Pull every line with "that" from the data below and copy it.

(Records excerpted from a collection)
────────────────────────────────────────

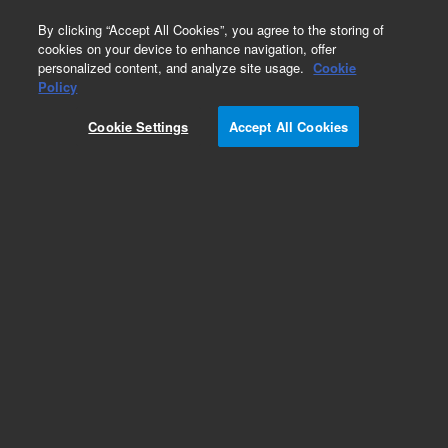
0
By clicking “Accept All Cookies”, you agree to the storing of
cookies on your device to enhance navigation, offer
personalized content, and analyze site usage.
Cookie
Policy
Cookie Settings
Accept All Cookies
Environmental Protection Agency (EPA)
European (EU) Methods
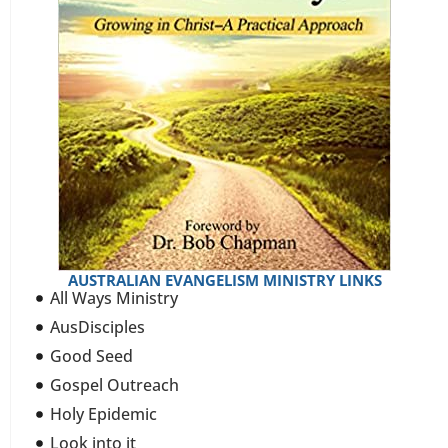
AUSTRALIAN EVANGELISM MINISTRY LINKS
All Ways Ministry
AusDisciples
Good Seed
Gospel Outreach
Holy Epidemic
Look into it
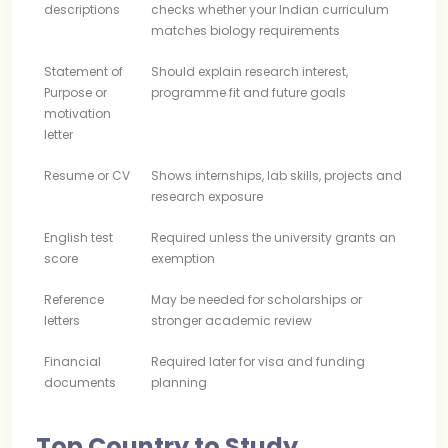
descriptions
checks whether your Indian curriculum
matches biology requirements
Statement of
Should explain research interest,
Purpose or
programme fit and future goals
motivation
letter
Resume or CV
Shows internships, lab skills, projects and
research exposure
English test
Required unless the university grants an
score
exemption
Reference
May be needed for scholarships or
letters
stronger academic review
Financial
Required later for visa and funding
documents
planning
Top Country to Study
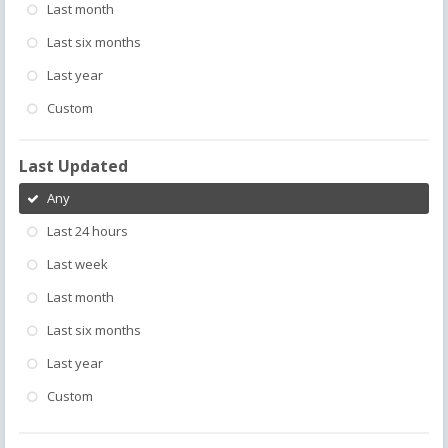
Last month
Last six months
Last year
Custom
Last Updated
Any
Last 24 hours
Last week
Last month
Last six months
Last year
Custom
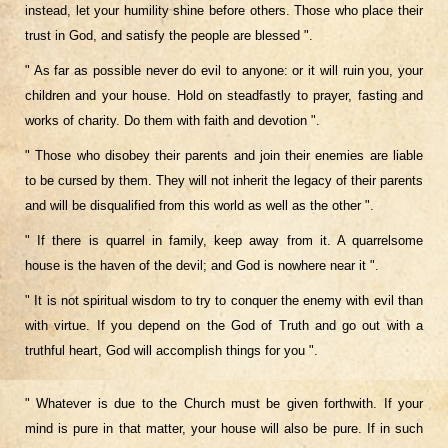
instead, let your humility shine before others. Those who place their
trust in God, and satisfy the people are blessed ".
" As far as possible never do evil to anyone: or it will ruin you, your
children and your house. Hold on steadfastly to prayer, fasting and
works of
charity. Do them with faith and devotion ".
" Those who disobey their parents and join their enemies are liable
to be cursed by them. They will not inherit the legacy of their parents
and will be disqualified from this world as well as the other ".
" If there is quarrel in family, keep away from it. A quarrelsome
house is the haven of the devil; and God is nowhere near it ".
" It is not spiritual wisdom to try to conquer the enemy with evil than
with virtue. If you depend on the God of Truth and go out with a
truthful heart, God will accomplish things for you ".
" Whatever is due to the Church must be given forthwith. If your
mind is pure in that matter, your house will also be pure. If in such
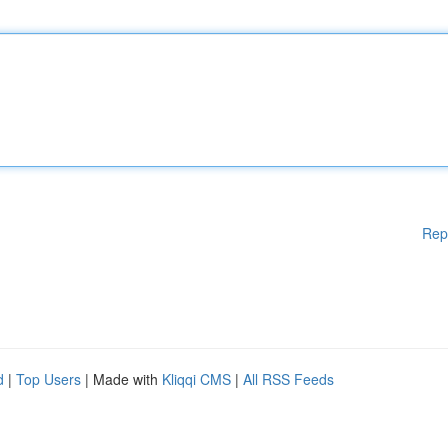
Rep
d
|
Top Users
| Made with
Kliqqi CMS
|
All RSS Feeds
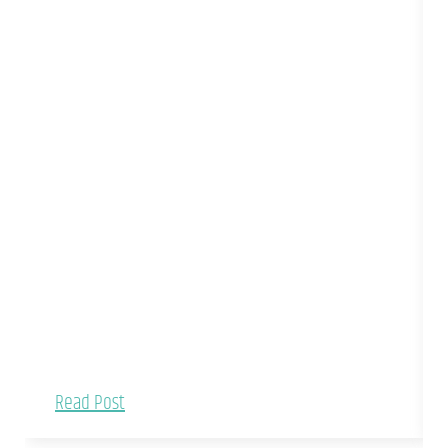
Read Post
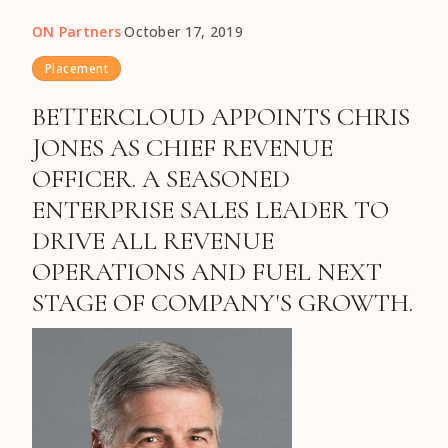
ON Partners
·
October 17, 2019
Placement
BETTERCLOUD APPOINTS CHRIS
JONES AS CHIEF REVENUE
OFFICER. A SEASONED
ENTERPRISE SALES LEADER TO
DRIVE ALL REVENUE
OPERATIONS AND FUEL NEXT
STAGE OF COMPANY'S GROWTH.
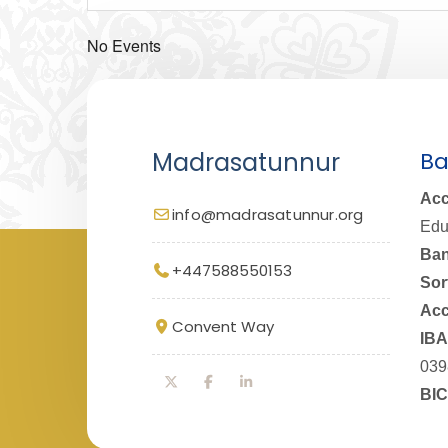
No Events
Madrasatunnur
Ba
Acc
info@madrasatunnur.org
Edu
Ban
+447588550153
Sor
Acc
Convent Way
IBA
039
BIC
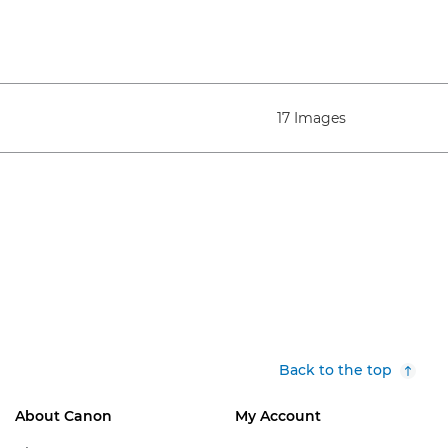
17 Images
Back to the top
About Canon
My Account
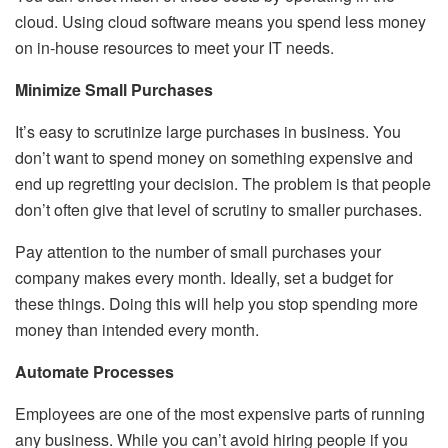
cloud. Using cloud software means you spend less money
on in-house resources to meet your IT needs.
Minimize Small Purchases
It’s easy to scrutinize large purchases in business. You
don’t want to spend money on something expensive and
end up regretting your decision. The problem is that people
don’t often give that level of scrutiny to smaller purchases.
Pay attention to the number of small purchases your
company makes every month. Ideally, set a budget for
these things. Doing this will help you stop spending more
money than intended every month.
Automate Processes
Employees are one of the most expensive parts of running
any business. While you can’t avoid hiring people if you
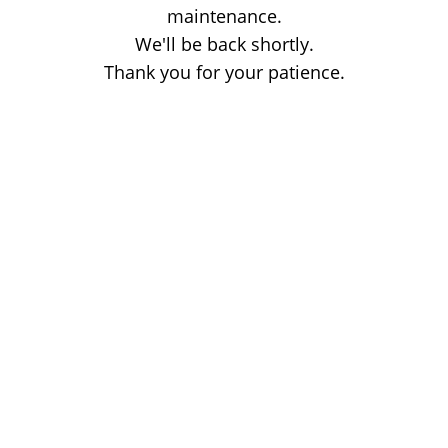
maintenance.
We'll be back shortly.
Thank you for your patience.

────────────────────────────────────────

• The answer:
mind is pure in that matter, your house will also be pure. If in such
end up regretting your decision. The problem is that people
don’t often give that level of scrutiny to smaller purchases.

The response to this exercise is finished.